|M.Sc Student||Saig Eden|
|Subject||Modeling Collaborative Discovery|
|Department||Department of Computer Science||Supervisor||Professor Eliyahu Ben Sasson|
The goal of this work is to develop collaborative mechanisms which help people gain understanding of complex phenomena. We start by presenting an online, collaborative system for the study of child development. Moving from practice to theory, we proceed by introducing an abstract mathematical model for user retention, facilitating the design of efficient crowd collaboration systems.
The first part of the work is dedicated to the Baby CROINC (CROwd INtelligence Curation) system, which is an online early-childhood development tracker designed to be both personalized and objective. To meet these goals, we rely on Crowd Curated Intelligence (CCI), a process in which experts curate personalized inputs to connect with the crowd’s aggregate data, providing parents with objective and personalized feedback on their children’s development. We describe Baby CROINC’s design, with a focus on CCI, and assess the extent to which it meets its design goals of objectivity and personalization.
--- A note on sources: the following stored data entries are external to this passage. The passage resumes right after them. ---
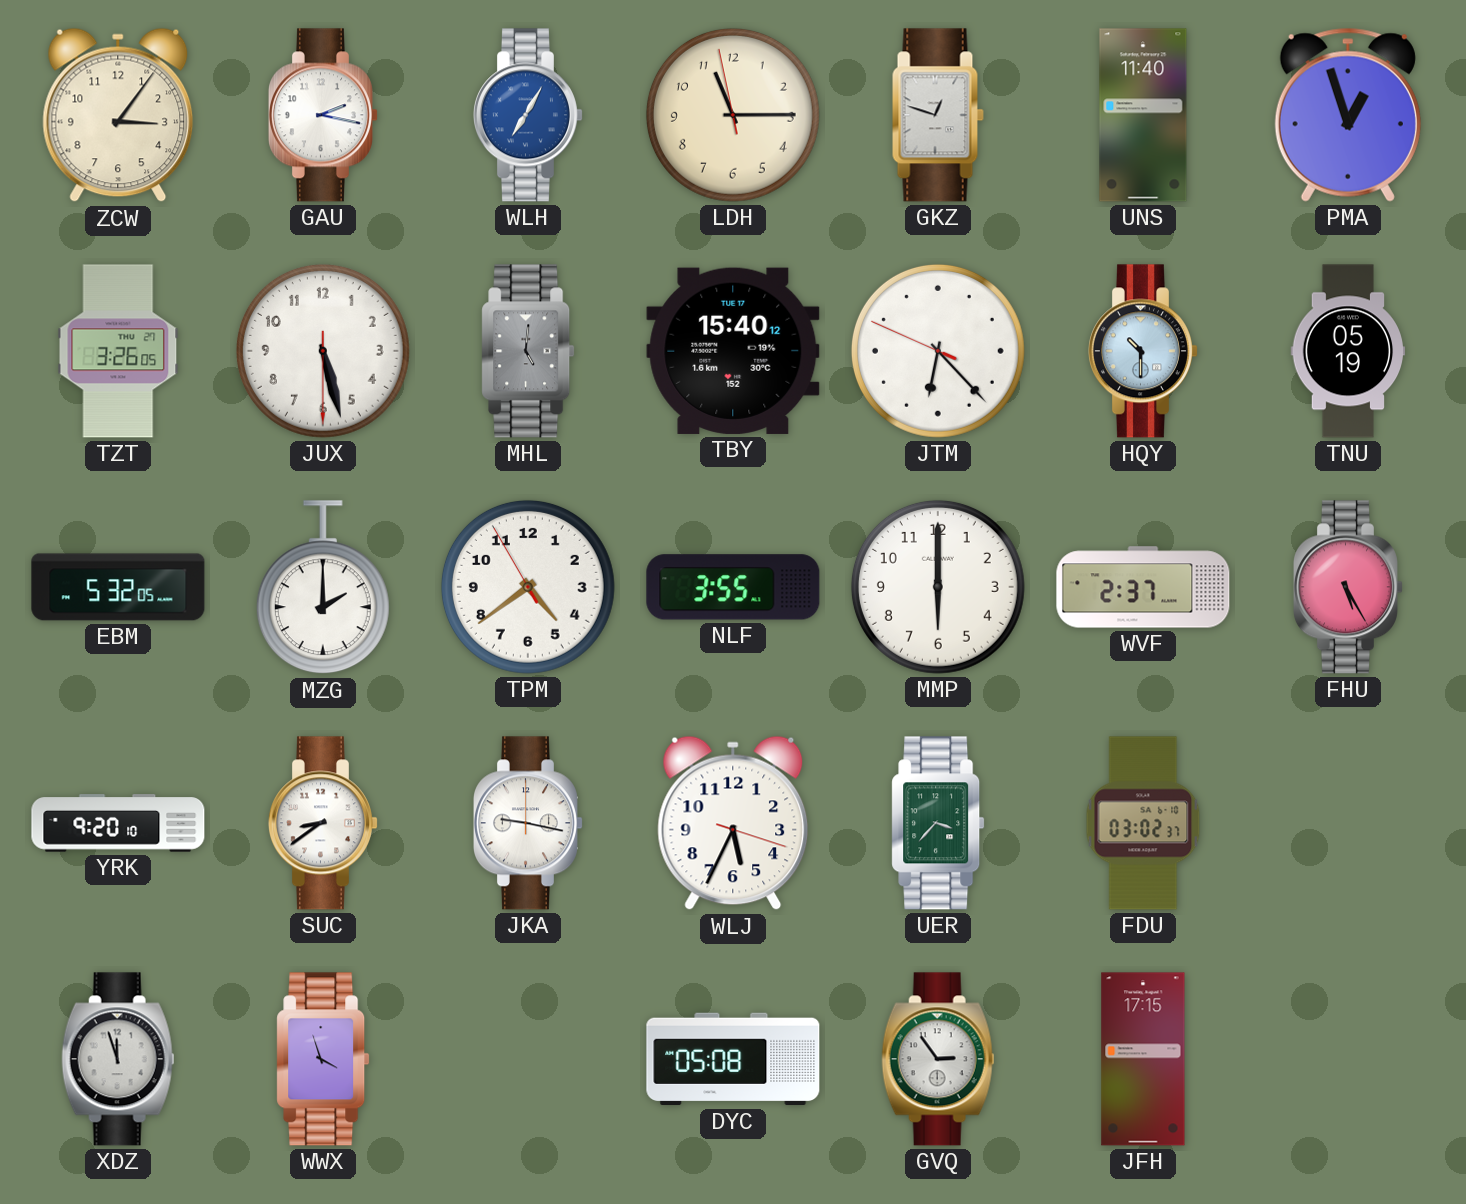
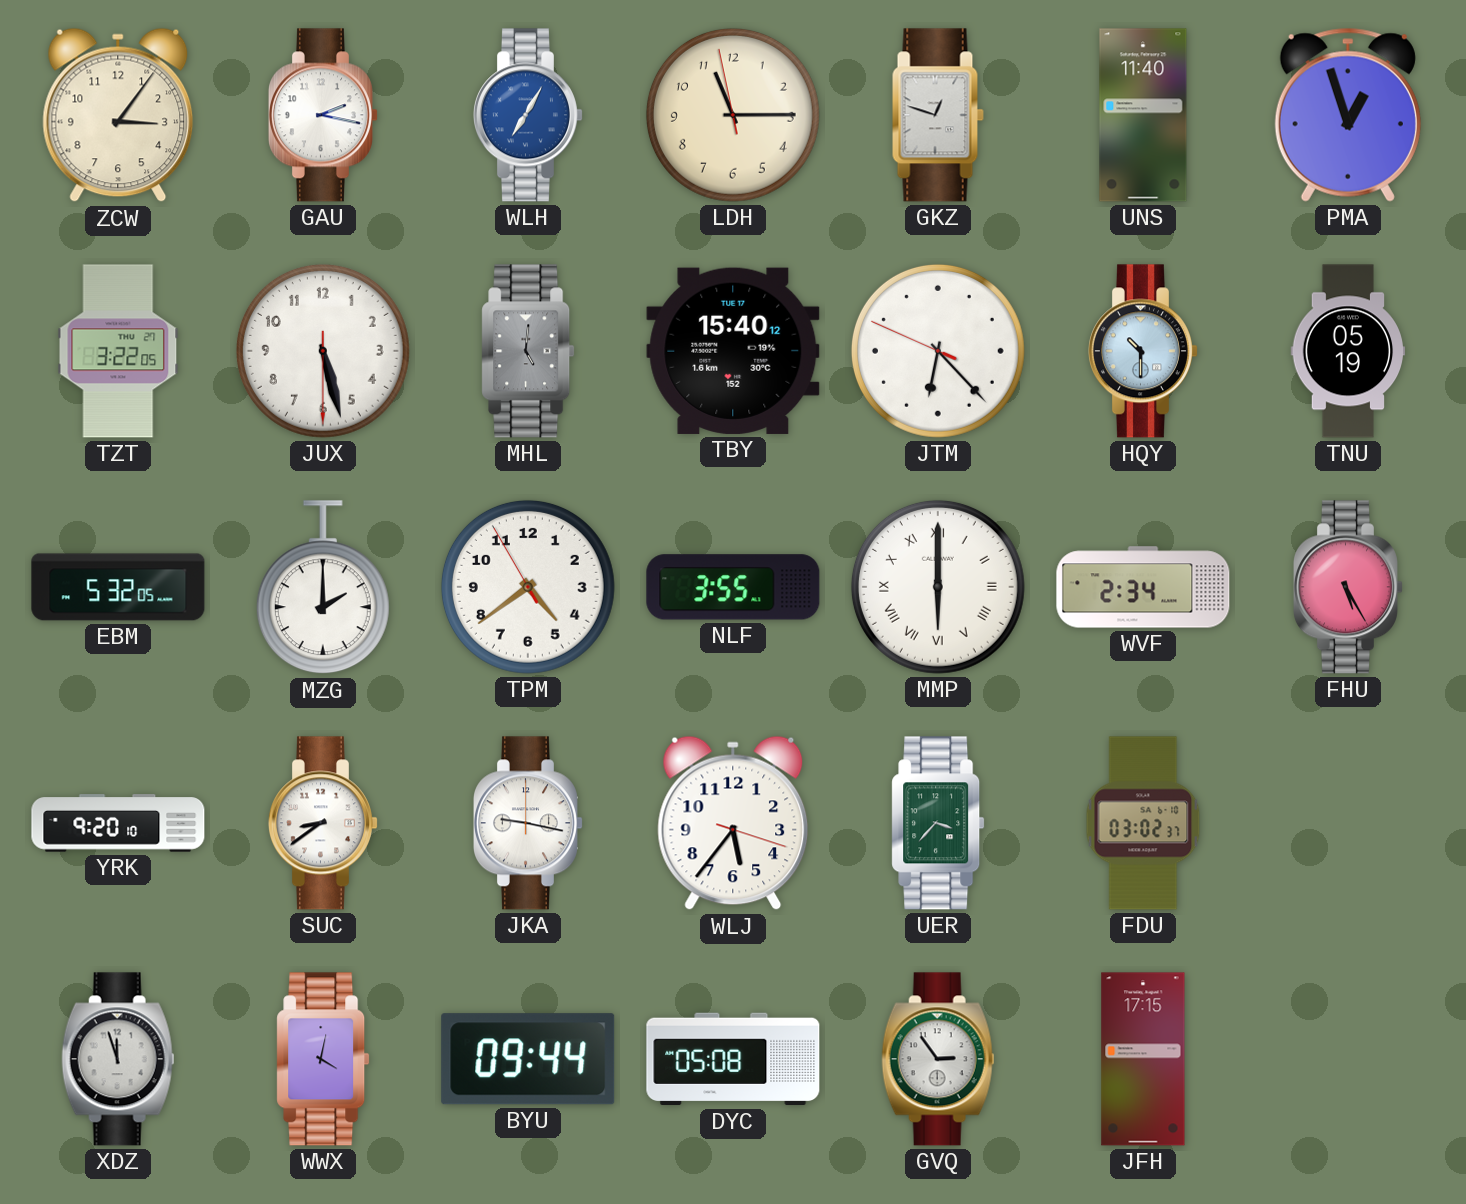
TZT: 3:26 -> 3:22
MMP numerals: Arabic -> Roman
WVF: 2:37 -> 2:34
WLJ: 5:34 -> 5:36
WWX: 3:57 -> 4:02
BYU: none -> 09:44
In the second part of the work, we present the Collaborative Discovery model of guru-follower dynamics, which explains why “smarter” gurus tend to retain a larger following in the face of competition and limited follower attention. We define a natural class of retentive scoring rules to model the way followers evaluate gurus they interact with, and show that these rules are tightly connected to the classical notion of truth-eliciting proper scoring rules studied in Decision Theory. We then move our attention from the dynamics of interaction between gurus and followers to the study of the intrinsic properties of distributions that deem them appropriate for instruction by a guru. Finally, we take a modest first step towards relating retention models to other established computational complexity measures, namely, dual distance and query complexity, when the phenomena in question can be modeled by a uniform distribution over a linear space.